L’un des objectifs centraux de l’exposition « Exceptions d’Afrique » est de renouveler l’imaginaire collectif sur l’artisanat africain notamment le récit qui a cours en Afrique ainsi que la terminologie usitée. En France, lorsque l’on évoque le secteur des métiers d’artisanat d’art, on utilise des termes positifs tels que « patrimoine » ou « héritage ».
Malheureusement, pour une grande partie de la population africaine, l’artisanat n’est pas perçu comme un domaine noble, innovant ou un véritable choix de carrière. La richesse créative et la valeur commerciale des savoir-faire ancestraux ne sont pas assez valorisées. L’un des grands enjeux pour le continent africain sera d’innover et de moderniser ces traditions pour leur offrir une place centrale, faire en sorte que l’artisanat ne soit pas perçu comme un choix par « dépit » mais comme un secteur à fort potentiel pour sa jeunesse et en particulier pour les jeunes femmes. Avec « Exceptions d’Afrique », je souhaite ainsi bouleverser les lignes habituelles et transmettre ce message, notamment en direction des institutions.
Vous êtes membre du Comité d’Orientation Artistique de la 5e édition de Révélations. Pourquoi avoir choisi de vous associer à cet événement ? Que représente pour vous la création contemporaine d’Afrique, Révélations, ses valeurs et sa portée internationale ?

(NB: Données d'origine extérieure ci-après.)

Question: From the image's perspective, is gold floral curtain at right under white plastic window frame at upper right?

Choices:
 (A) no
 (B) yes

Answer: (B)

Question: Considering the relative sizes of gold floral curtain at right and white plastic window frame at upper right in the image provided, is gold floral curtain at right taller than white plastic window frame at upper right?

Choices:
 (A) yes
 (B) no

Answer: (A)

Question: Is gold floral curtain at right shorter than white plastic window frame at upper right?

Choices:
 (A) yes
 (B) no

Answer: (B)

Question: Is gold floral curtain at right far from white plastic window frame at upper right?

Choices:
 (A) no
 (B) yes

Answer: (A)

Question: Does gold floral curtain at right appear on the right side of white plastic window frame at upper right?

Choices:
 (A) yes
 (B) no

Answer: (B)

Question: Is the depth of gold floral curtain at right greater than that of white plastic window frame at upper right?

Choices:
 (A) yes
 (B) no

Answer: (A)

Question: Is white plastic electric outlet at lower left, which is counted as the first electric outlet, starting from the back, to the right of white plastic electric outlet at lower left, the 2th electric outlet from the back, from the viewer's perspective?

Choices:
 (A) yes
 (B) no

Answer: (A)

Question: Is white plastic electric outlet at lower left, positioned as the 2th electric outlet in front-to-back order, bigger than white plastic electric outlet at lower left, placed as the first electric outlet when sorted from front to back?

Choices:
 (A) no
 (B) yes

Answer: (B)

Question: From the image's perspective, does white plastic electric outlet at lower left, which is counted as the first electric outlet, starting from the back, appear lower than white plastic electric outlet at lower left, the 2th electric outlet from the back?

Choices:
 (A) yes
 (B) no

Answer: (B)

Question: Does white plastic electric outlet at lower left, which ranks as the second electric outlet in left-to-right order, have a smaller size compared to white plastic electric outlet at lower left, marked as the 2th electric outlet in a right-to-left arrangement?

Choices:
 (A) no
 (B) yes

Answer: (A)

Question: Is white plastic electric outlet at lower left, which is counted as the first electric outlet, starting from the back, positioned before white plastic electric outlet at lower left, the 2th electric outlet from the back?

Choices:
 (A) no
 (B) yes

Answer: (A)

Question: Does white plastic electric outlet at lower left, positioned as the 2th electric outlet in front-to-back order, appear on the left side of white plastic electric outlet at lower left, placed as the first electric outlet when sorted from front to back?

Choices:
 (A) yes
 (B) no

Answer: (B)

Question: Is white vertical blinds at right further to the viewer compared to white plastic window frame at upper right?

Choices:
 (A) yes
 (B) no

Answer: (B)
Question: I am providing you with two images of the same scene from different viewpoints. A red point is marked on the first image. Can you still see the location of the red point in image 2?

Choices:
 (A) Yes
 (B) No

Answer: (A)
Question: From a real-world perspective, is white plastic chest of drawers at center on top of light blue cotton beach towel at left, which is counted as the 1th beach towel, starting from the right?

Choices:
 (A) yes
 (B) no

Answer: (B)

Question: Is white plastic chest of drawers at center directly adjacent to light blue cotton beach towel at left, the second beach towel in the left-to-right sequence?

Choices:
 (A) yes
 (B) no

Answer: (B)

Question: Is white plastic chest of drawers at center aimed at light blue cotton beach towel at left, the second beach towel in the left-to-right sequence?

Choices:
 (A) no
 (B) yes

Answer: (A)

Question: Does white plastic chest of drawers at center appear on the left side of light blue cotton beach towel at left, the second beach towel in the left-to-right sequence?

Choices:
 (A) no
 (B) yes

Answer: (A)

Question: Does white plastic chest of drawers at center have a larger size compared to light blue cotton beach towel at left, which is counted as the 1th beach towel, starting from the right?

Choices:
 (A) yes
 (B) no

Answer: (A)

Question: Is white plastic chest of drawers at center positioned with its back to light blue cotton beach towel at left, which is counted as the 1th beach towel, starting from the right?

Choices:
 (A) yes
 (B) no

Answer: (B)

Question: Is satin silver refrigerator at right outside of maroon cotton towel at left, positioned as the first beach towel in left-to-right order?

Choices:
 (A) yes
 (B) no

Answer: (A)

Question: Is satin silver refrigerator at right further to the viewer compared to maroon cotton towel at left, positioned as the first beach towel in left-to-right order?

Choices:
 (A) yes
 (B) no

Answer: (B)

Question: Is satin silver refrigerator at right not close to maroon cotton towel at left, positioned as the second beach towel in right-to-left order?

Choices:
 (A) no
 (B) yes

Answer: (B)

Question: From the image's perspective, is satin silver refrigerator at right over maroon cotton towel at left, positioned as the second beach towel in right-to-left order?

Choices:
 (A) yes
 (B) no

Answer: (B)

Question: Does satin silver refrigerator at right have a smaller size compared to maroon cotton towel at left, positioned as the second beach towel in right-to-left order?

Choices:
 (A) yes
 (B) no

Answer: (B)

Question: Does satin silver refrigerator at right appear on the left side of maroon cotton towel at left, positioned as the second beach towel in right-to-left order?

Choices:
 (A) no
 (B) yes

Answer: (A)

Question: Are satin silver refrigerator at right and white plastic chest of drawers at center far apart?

Ma collaboration avec Ateliers d’Art de France a débuté il y a quelques années par l’intermédiaire de Barthélémy Toguo. Révélations lui avait soumis l’idée d’inviter le Cameroun au Banquet, l’exposition phare de la biennale qui rassemble différents pays. Il m’a alors proposé d’en être la commissaire et de procéder à la sélection des œuvres présentées. Cette exposition ayant eu beaucoup de succès, Révélations a souhaité que l’Afrique occupe une place encore plus importante au sein de la Biennale. On m’a alors demandé de réfléchir à de nouvelles passerelles possibles avec le continent africain, notamment à travers l’organisation d’un symposium en 2019. Cet événement ayant également été couronné de succès, Aude Tahon, présidente d’Ateliers d’Art de France m’a invitée à rejoindre le Comité d’Orientation Artistique de la 5e édition de Révélations afin d’explorer de nouvelles manières de valoriser la richesse des créateurs africains, notamment dans le cadre de la « Saison Africa2020 ».
Cette proposition m’a immédiatement inspirée et enthousiasmée. Elle s’est naturellement inscrite dans la lignée de mes collaborations avec Révélations mais également en résonance avec mes propres orientations professionnelles. Révélations et moi partageons un socle de valeurs commun d’excellence, d’avant-gardisme et d’éclectisme ainsi que la volonté de développer le dialogue entre le continent Africain et la France. Nous souhaitons également porter ces valeurs sur la scène internationale de la création contemporaine.